On Fri, 2008-10-24 at 17:26 +0200, FrÃdÃric Weisbecker wrote:
> 2008/10/24 Frank Ch. Eigler <fche@redhat.com>:
> > That's what we do with the systemtap script, where kernel "handling"
> > consists of "running the machine code".
> >
> >> But have the user application interface be very simple, and perhaps
> >> even use perl or python.
> >
> > perl and python are pretty big procedural languages, and are not
> > easily compiled down to compact & quickly executed machine code. (I
> > take it no one is suggesting including a perl or python VM in the
> > kernel.) Plus, debugger-flavoured event-handling programming style
> > would not look nearly as compact in perl/python as in systemtap,
> which
> > is small and domain-specific.
> >
> > - FChE
> >
>
> Actually what I thought is a style like this (Python like):
>
> probe = Systemtap.probeFunc("lock_kernel")

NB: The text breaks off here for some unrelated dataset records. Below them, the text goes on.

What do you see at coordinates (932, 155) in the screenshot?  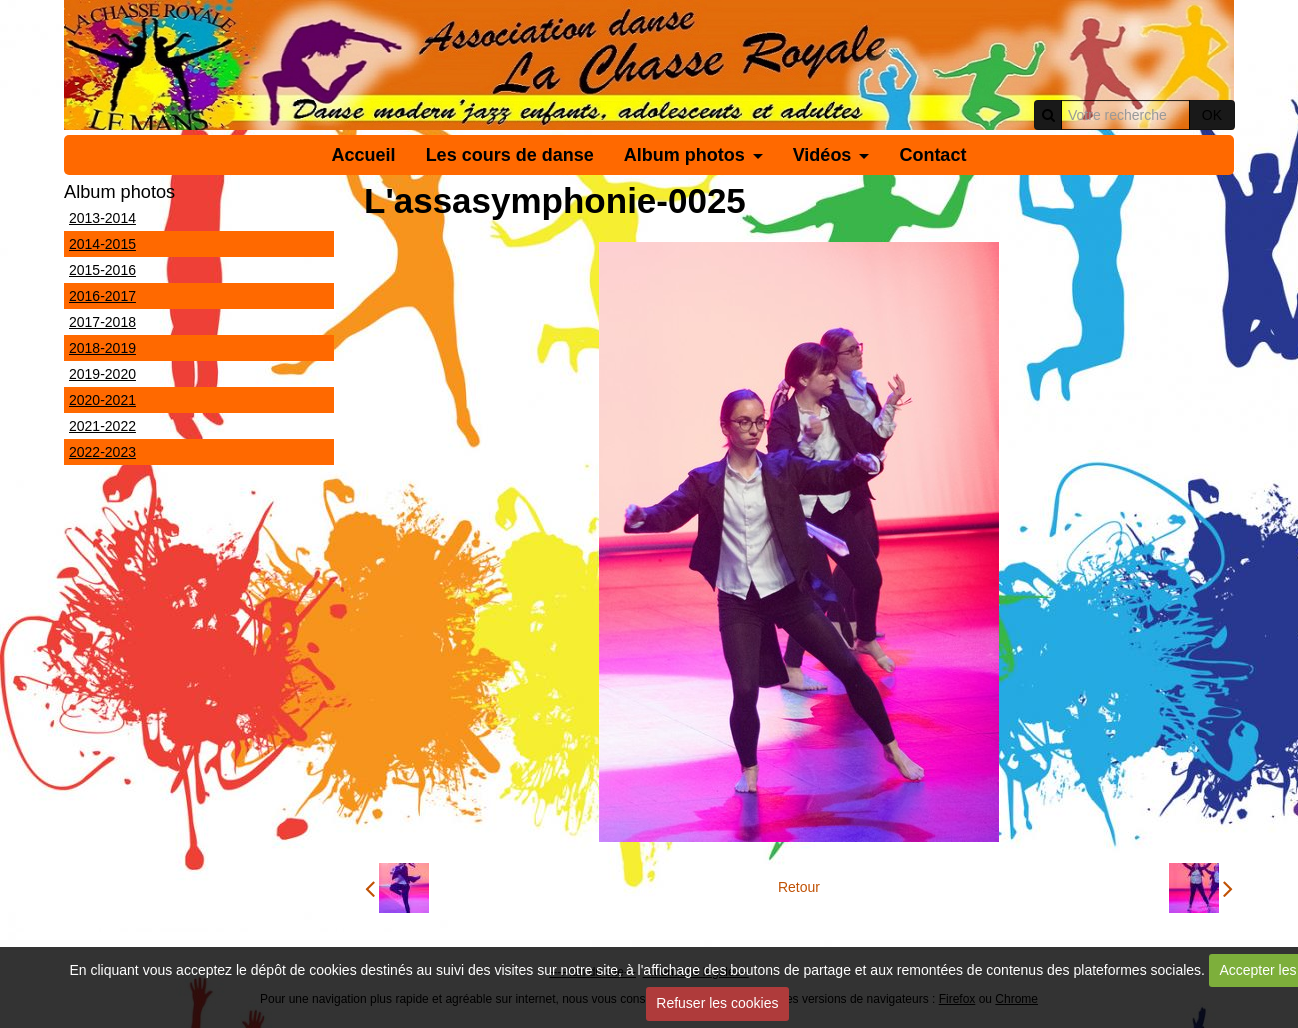 I see `Contact` at bounding box center [932, 155].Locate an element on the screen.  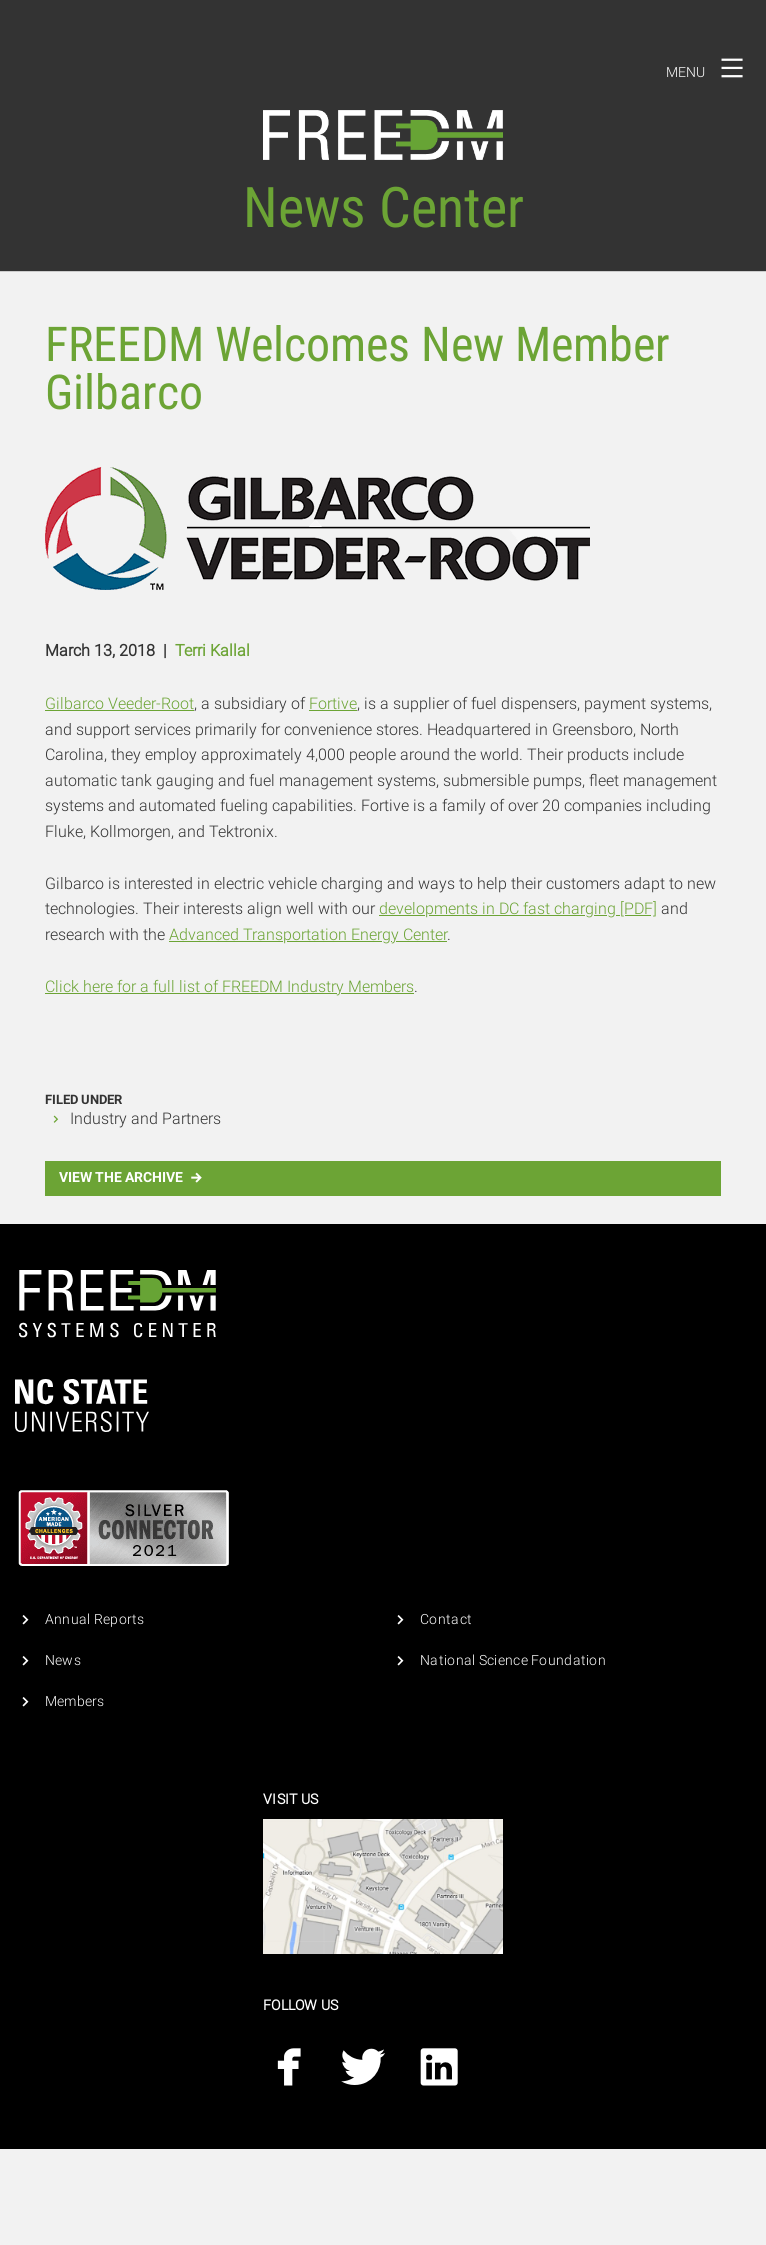
Contact is located at coordinates (446, 1619).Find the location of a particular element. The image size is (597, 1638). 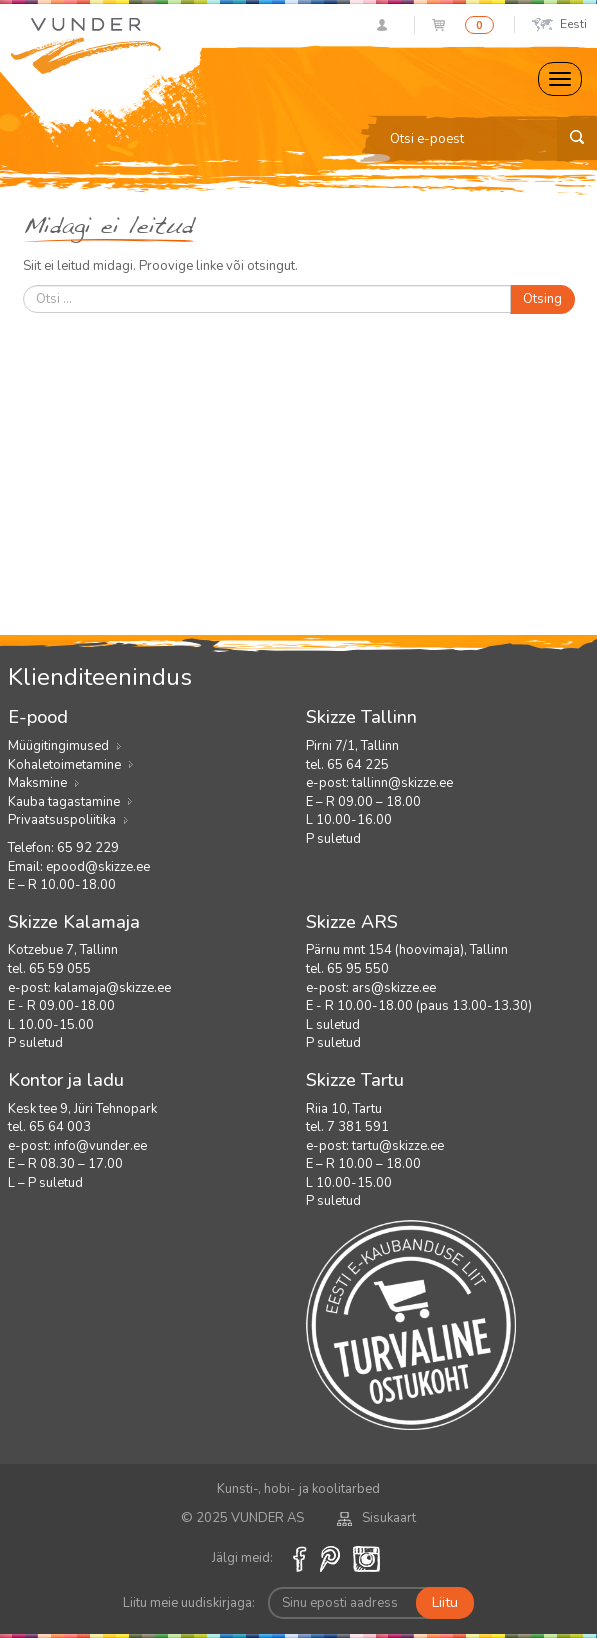

Kauba tagastamine is located at coordinates (64, 802).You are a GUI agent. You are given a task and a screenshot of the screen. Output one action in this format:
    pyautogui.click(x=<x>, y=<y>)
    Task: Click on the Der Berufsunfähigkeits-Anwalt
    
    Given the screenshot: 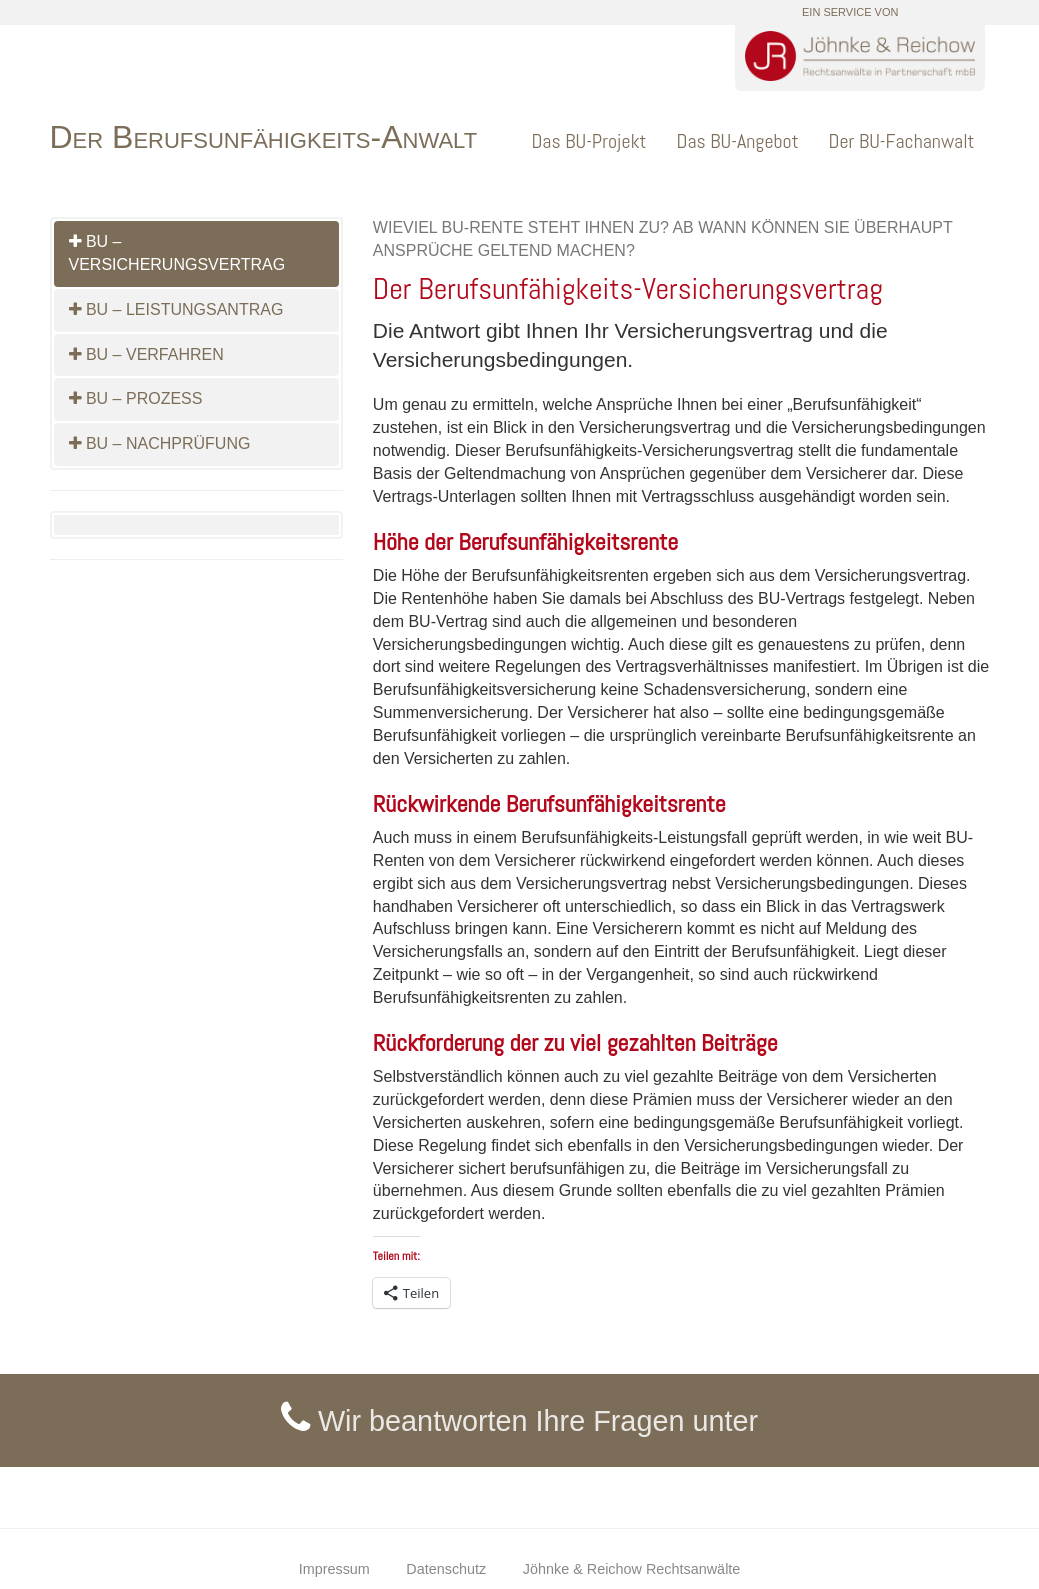 What is the action you would take?
    pyautogui.click(x=264, y=137)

> probe.captureUtime("utime"))
> probe.captureBacktrace("trace")
> probe.trace()
>
> For an obvious set of batch work like that, that could be possible,
> perhaps even easy
> to implement an Api...
> When the object calls trace(), the userspace Systemtap analyse the
> list
> of work to do and then translate into commands in kernel space.
>
When you say 'translate into commands in kernel space', I'm assuming in
the simplest case that you're thinking of the trace() method on your
Python probe object as generating systemtap probe code which in this
case would insert a probe on "lock_kernel" and collect the specific data
you named in the captureXXX methods. If so, then the generated
systemtap code might look something like this (my systemtap coding is a
bit rusty and I don't know Python at all, so, please excuse any coding
problems - think of it as pseudo-code):
global ID_LOCK_KERNEL = 1;
/* systemtap code - in turn generates kernel code/module */
probe kernel.function("lock_kernel")
{
/* log captureXXX fields using systemtap binary printf */
printf("%b2%b4%s", ID_LOCK_KERNEL, utime, backtrace());
}
Once the trace method generates the systemtap probe code, it would then
construct the appropriate stap command line, exec it (which compiles the
generated probe code, inserts the module, arms the probes, etc) and from
then on sits around waiting for output from the probe...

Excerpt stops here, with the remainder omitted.